With a month left in the season, there’s only one team unbeaten in SEC play: Texas A&M. The Aggies made a midgame quarterback change from Conner Weigman to Marcel Reed and scored 31 second-half points to sprint away from LSU 38-23, handing the Tigers their first conference loss.
Texas A&M picked off LSU quarterback Garrett Nussmeier three times in the second half and erased a 10-point halftime deficit with an offense unleashed under the speedy redshirt freshman Reed, who finished with 91 rushing yards and three touchdowns.
Here’s what you need to know about a night of wild momentum swings in College Station.
How Marcel Reed’s entrance changed the A&M offense
LSU sacked Weigman four times in the first two-and-a-half quarters, so head coach Mike Elko had to do something to relieve the pressure. It rarely felt like Weigman was comfortable in the pocket.
Reed’s entrance opened up a bevy of options for coordinator Collin Klein and the Texas A&M offense. Klein’s system feels as if it was designed for someone with Reed’s skills; Klein himself was a terrific dual-threat quarterback at Kansas State. The quarterback run game changes the math for opposing defenses, forcing them to account for an extra player.
Weigman is a great athlete, but he’s more of a scrambler than a natural downhill runner and thus a less natural fit for the offense. When Reed entered, suddenly there was more room to run at the line of scrimmage. When A&M went to the read option — which led to Reed’s touchdown run on his first snap of the night — and got into its full suite of pre-snap motions and shifts, LSU struggled to account for everything and the Aggies were able to get chunks of yardage on the ground.
Reed isn’t just a runner, though. His 54-yard completion to Noah Thomas in the fourth quarter was as good and as confident a throw as any quarterback made on Saturday night. Reed only threw the ball twice, but he was effective and accurate. After the deep shot to Thomas, A&M fans at Kyle Field chanted Reed’s name.

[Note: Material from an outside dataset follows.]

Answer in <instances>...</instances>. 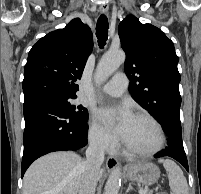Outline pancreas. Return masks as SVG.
<instances>
[{"mask_svg":"<svg viewBox=\"0 0 201 194\" xmlns=\"http://www.w3.org/2000/svg\"><path fill=\"white\" fill-rule=\"evenodd\" d=\"M146 194H153V191H148L147 190Z\"/></svg>","mask_w":201,"mask_h":194,"instance_id":"cf45deb5","label":"pancreas"}]
</instances>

Reed led A&M to a road win at Florida and a neutral-site win against Arkansas. If A&M sticks with him moving forward, he will have earned the belief and confidence of his team and staff.
Mistakes cost LSU dearly
The Tigers played as solid a first half as you could ask for before falling apart in the third quarter. Nussmeier came out looking poised in the pocket, deftly navigated pressure and made decisive, accurate throws to lift the Tigers to a double-digit lead.

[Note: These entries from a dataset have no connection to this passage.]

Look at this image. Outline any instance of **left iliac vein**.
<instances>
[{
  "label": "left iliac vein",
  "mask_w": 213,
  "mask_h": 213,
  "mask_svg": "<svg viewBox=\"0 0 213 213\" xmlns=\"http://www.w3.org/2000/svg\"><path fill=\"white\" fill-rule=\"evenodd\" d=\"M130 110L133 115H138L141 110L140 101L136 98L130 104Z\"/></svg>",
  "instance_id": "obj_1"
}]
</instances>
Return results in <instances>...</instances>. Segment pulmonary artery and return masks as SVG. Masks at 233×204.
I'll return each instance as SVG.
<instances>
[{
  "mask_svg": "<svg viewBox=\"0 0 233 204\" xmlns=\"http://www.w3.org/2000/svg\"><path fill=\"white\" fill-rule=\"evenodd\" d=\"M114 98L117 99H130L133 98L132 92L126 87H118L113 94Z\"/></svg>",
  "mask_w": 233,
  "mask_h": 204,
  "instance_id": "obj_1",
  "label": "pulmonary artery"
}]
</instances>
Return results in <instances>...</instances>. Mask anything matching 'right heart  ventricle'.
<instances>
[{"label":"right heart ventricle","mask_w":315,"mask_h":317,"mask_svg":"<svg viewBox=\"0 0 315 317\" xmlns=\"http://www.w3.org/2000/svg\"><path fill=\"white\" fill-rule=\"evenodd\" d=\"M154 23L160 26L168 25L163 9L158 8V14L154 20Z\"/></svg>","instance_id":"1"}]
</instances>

The third quarter revealed a completely different LSU team. Nussmeier threw his three interceptions, a would-be field goal attempt failed when a snap went off unsuspecting punter/holder Peyton Todd’s left shoulder, and LSU opened the second half with four consecutive empty possessions.
Texas A&M deserves credit for adjusting defensively, giving Nussmeier and the LSU offense different looks. But the lack of a run game is also a big culprit in LSU’s collapse. Neither Caden Durham nor Josh Williams could find room to run consistently, though Durham was a key factor as a receiver out of the backfield. If LSU could move the chains consistently on the ground, so much wouldn’t be placed on Nussmeier’s shoulders.
LSU’s advantage in this game was at receiver, as Kyren Lacy and Aaron Anderson won battles against the Texas A&M secondary with their big play ability. But some semblance of balance would have helped LSU stave off the Aggies’ comeback.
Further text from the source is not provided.